Active arrayRepresents the running process queue that the CPU chooses to execute, and the process in this queue has time slices remaining, and the *active pointer always points to it.
Expired arrayIs the process used to store the Active array time slice in, the *expired pointer always points to it.
Once the active array time slice of a normal process inside is used up, the scheduler recalculates the time slice and priority of the process, removes it from the, and inserts it into active array expired array the corresponding priority queue in.
When all the tasks within the active array run out of time slices, you *active *expired can switch the running queue by simply swapping the two pointers.

5.1.3 Scheduler main function (schedule ())

schedulefunction exists /kernel/sched.c , is a very important function of Linux kernel, it is used to pick out the next process should be executed, and the completion of the process of switching work, is the main performer of the process scheduling.

5.2 Scheduling Algorithm (O (1) algorithm) 5.2.1 Introduction O (1) algorithm

What is an O (1) algorithm: The algorithm is always able to select the highest priority process in a limited time and then execute, regardless of the number of running processes in the system, so named O (1) algorithm.

Principles of the 5.2.2 O (1) algorithm

Before we mentioned two arrays sorted by priority Active array and expired array , these two arrays are the key to implementing the O (1) algorithm. The
O (1) scheduling algorithm is run each time by selecting the highest-priority process in the active array array.
So how does the algorithm find the process with the highest priority? You remember the declare_bitmap (BITMAP, max_prio+1) in the previous Prio_array ; Field? Here it plays a role (see the code comment for details), as long as you find which bit in bitmap is set to 1, you get the priority of the task that the current system is running (IDX, implemented by the Sehed_find_first_bit () method ), next to the Process chain list (queue) for IDX, all processes in the queue are currently operational and have the highest priority, and then execute them sequentially.
The procedure is defined in the schedule function with the following main code:

struct task_struct *prev, *next;struct list_head *queue;struct prio_array *array;int idx;prev = current;array = rq->active;idx = sehed_find_first_bit(array->bitmap); //找到位图中第一个不为0的位的序号queue = array->queue + idx; //得到对应的队列链表头next = list_entry(queue->next, struct task_struct, run_list); //得到进程描述符if (prev != next) //如果选出的进程和当前进程不是同一个,则交换上下文 context_switch();
6. View of the operating system process model

Many years ago, some people said that Linux will definitely replace Windows, has been so many years, as far as I know is the use of Windows more and more, the abandonment of Linux is also more and more. Very simple, from the desktop side, I think that Linux is not defeated Windows, Windows is produced by a pro-aggressive commercial companies, beautiful, charming, convenient. And Linux is not a technology, but this kind of thing to make, basically no one appreciates, others difficult to understand.
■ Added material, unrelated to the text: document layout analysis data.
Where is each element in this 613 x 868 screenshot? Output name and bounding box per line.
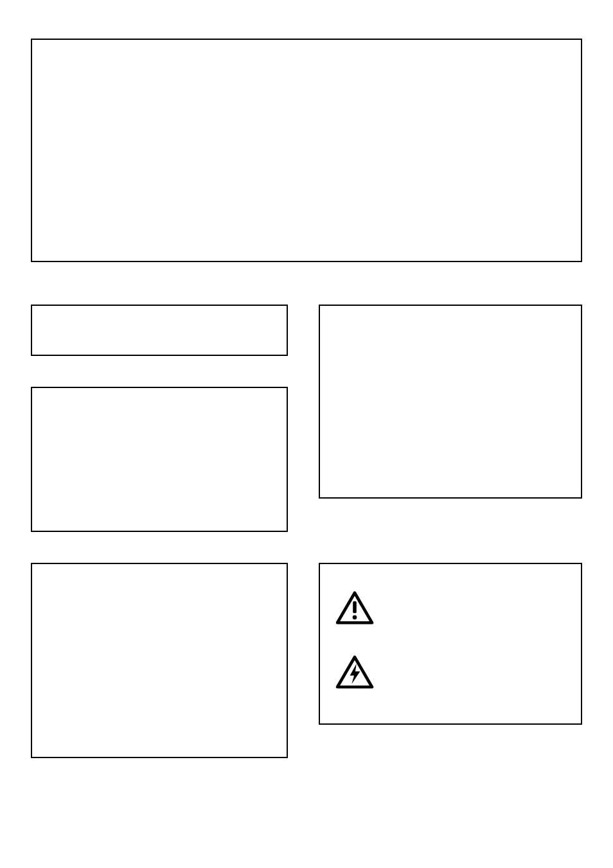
caution-row — [335, 576, 565, 640]
right-column — [319, 305, 582, 499]
section-d-box — [31, 563, 288, 758]
warning-caution-icon — [335, 591, 374, 624]
two-column-row-2 — [31, 563, 582, 758]
section-b-box — [31, 387, 288, 532]
left-column — [31, 305, 288, 532]
document-page — [31, 39, 582, 789]
section-c-box — [319, 305, 582, 499]
svg-point-2 — [353, 616, 357, 620]
section-a-box — [31, 305, 288, 356]
shock-row — [335, 640, 565, 704]
two-column-row-1 — [31, 305, 582, 532]
warning-electric-shock-icon — [335, 655, 374, 689]
title-heading-block — [31, 39, 582, 262]
svg-rect-1 — [353, 601, 357, 614]
safety-symbols-box — [319, 563, 582, 725]
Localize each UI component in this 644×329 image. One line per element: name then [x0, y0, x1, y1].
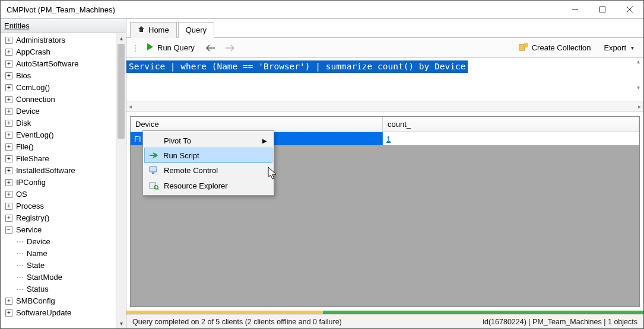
- tree-item-ccmlog[interactable]: +CcmLog(): [3, 82, 116, 94]
- expand-icon[interactable]: +: [5, 203, 12, 210]
- scroll-up-arrow-icon[interactable]: ▴: [116, 33, 126, 43]
- tree-item-label: EventLog(): [16, 129, 54, 141]
- tree-item-process[interactable]: +Process: [3, 200, 116, 212]
- tree-item-label: Disk: [16, 117, 31, 129]
- menu-resource-explorer[interactable]: Resource Explorer: [145, 178, 272, 193]
- monitor-icon: [148, 165, 159, 175]
- column-header-count[interactable]: count_: [383, 117, 639, 132]
- tree-item-label: StartMode: [27, 271, 62, 283]
- toolbar-grip-icon: ⋮: [131, 43, 138, 53]
- tree-item-status[interactable]: ⋯Status: [3, 283, 116, 295]
- window-maximize-button[interactable]: [589, 1, 616, 18]
- nav-forward-button[interactable]: [222, 42, 237, 54]
- entities-tree[interactable]: +Administrators+AppCrash+AutoStartSoftwa…: [1, 33, 116, 328]
- expand-icon[interactable]: +: [5, 167, 12, 174]
- tree-item-fileshare[interactable]: +FileShare: [3, 153, 116, 165]
- expand-icon[interactable]: +: [5, 215, 12, 222]
- expand-icon[interactable]: +: [5, 143, 12, 151]
- cell-count[interactable]: 1: [383, 132, 639, 145]
- nav-back-button[interactable]: [203, 42, 218, 54]
- menu-pivot-to[interactable]: Pivot To ▶: [145, 133, 272, 148]
- collapse-icon[interactable]: −: [5, 226, 12, 234]
- expand-icon[interactable]: +: [5, 132, 12, 139]
- expand-icon[interactable]: +: [5, 72, 12, 79]
- query-text[interactable]: Service | where (Name == 'Browser') | su…: [126, 60, 468, 73]
- expand-icon[interactable]: +: [5, 49, 12, 56]
- expand-icon[interactable]: +: [5, 108, 12, 115]
- window-close-button[interactable]: [616, 1, 643, 18]
- expand-icon[interactable]: +: [5, 96, 12, 103]
- tree-item-connection[interactable]: +Connection: [3, 94, 116, 106]
- tree-item-label: Connection: [16, 94, 55, 106]
- expand-icon[interactable]: +: [5, 84, 12, 91]
- results-grid[interactable]: Device count_ FI 1 Pivot To ▶: [130, 116, 640, 307]
- scroll-down-arrow-icon[interactable]: ▾: [116, 318, 126, 328]
- tree-item-label: Process: [16, 200, 44, 212]
- tree-item-service[interactable]: −Service: [3, 224, 116, 236]
- run-query-button[interactable]: Run Query: [142, 41, 199, 55]
- expand-icon[interactable]: +: [5, 298, 12, 305]
- expand-icon[interactable]: +: [5, 37, 12, 44]
- tree-item-administrators[interactable]: +Administrators: [3, 34, 116, 46]
- expand-icon[interactable]: +: [5, 309, 12, 317]
- column-header-device[interactable]: Device: [131, 117, 383, 132]
- run-arrow-icon: [148, 150, 159, 161]
- tree-item-name[interactable]: ⋯Name: [3, 248, 116, 260]
- status-message: Query completed on 2 of 5 clients (2 cli…: [132, 318, 342, 326]
- expand-icon[interactable]: +: [5, 60, 12, 68]
- tab-query[interactable]: Query: [178, 22, 214, 38]
- editor-scroll-horizontal[interactable]: ◂▸: [126, 101, 643, 111]
- tree-item-bios[interactable]: +Bios: [3, 70, 116, 82]
- tree-item-softwareupdate[interactable]: +SoftwareUpdate: [3, 307, 116, 319]
- tree-item-autostartsoftware[interactable]: +AutoStartSoftware: [3, 58, 116, 70]
- editor-scroll-vertical[interactable]: ▴▾: [633, 58, 643, 91]
- query-editor[interactable]: Service | where (Name == 'Browser') | su…: [126, 58, 643, 111]
- tree-item-label: SoftwareUpdate: [16, 307, 71, 319]
- query-toolbar: ⋮ Run Query Create Collection: [126, 38, 643, 58]
- tree-item-eventlog[interactable]: +EventLog(): [3, 129, 116, 141]
- tab-home-label: Home: [148, 25, 169, 34]
- submenu-arrow-icon: ▶: [262, 138, 267, 144]
- tree-item-registry[interactable]: +Registry(): [3, 212, 116, 224]
- tree-item-os[interactable]: +OS: [3, 189, 116, 200]
- svg-marker-11: [155, 153, 158, 158]
- tree-item-smbconfig[interactable]: +SMBConfig: [3, 295, 116, 307]
- tree-item-appcrash[interactable]: +AppCrash: [3, 46, 116, 58]
- entities-header[interactable]: Entities: [1, 19, 126, 33]
- expand-icon[interactable]: +: [5, 120, 12, 127]
- sidebar-scrollbar[interactable]: ▴ ▾: [116, 33, 126, 328]
- svg-rect-1: [600, 7, 605, 12]
- window-titlebar: CMPivot (PM_Team_Machines): [1, 1, 643, 18]
- tree-item-installedsoftware[interactable]: +InstalledSoftware: [3, 165, 116, 177]
- expand-icon[interactable]: +: [5, 179, 12, 186]
- svg-rect-12: [150, 167, 157, 172]
- window-minimize-button[interactable]: [561, 1, 589, 18]
- tree-item-disk[interactable]: +Disk: [3, 117, 116, 129]
- menu-run-script[interactable]: Run Script: [144, 148, 272, 163]
- scroll-thumb[interactable]: [118, 44, 125, 139]
- tree-item-ipconfig[interactable]: +IPConfig: [3, 177, 116, 189]
- tree-item-state[interactable]: ⋯State: [3, 260, 116, 271]
- menu-remote-control[interactable]: Remote Control: [145, 162, 272, 178]
- home-icon: [138, 25, 145, 34]
- tree-item-label: FileShare: [16, 153, 49, 165]
- tree-item-label: Administrators: [16, 34, 65, 46]
- create-collection-button[interactable]: Create Collection: [514, 41, 596, 55]
- chevron-down-icon: ▾: [631, 44, 634, 51]
- expand-icon[interactable]: +: [5, 191, 12, 198]
- status-details: id(16780224) | PM_Team_Machines | 1 obje…: [483, 318, 637, 326]
- tree-item-label: IPConfig: [16, 177, 46, 189]
- tab-home[interactable]: Home: [130, 22, 177, 38]
- tree-item-file[interactable]: +File(): [3, 141, 116, 153]
- status-bar: Query completed on 2 of 5 clients (2 cli…: [126, 314, 643, 328]
- tree-item-device[interactable]: ⋯Device: [3, 236, 116, 248]
- expand-icon[interactable]: +: [5, 155, 12, 162]
- tree-item-startmode[interactable]: ⋯StartMode: [3, 271, 116, 283]
- tree-item-label: Device: [27, 236, 50, 248]
- tree-item-label: Registry(): [16, 212, 49, 224]
- tree-item-label: InstalledSoftware: [16, 165, 75, 177]
- entities-sidebar: Entities +Administrators+AppCrash+AutoSt…: [1, 19, 126, 328]
- explorer-icon: [148, 180, 159, 191]
- export-button[interactable]: Export ▾: [599, 41, 639, 54]
- tree-item-device[interactable]: +Device: [3, 106, 116, 117]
But Linux has its advantages, which I support. But if it does not change, it can only maintain this state, in a bunch of fanatical professional or amateur programmers among the spread.

7. References
    • 54292300
    • 54618275
    • 51383272
    • 7160246
    • 47010721
    • Linux kernel 2.6 Source Download link
 

  

Deep source analysis of Linux process models

Contact Us

The content source of this page is from Internet, which doesn't represent Alibaba Cloud's opinion; products and services mentioned on that page don't have any relationship with Alibaba Cloud. If the content of the page makes you feel confusing, please write us an email, we will handle the problem within 5 days after receiving your email.

If you find any instances of plagiarism from the community, please send an email to: info-contact@alibabacloud.com and provide relevant evidence. A staff member will contact you within 5 working days.

A Free Trial That Lets You Build Big!

Start building with 50+ products and up to 12 months usage for Elastic Compute Service

  • Sales Support

    1 on 1 presale consultation

  • After-Sales Support

    24/7 Technical Support 6 Free Tickets per Quarter Faster Response

  • Alibaba Cloud offers highly flexible support services tailored to meet your exact needs.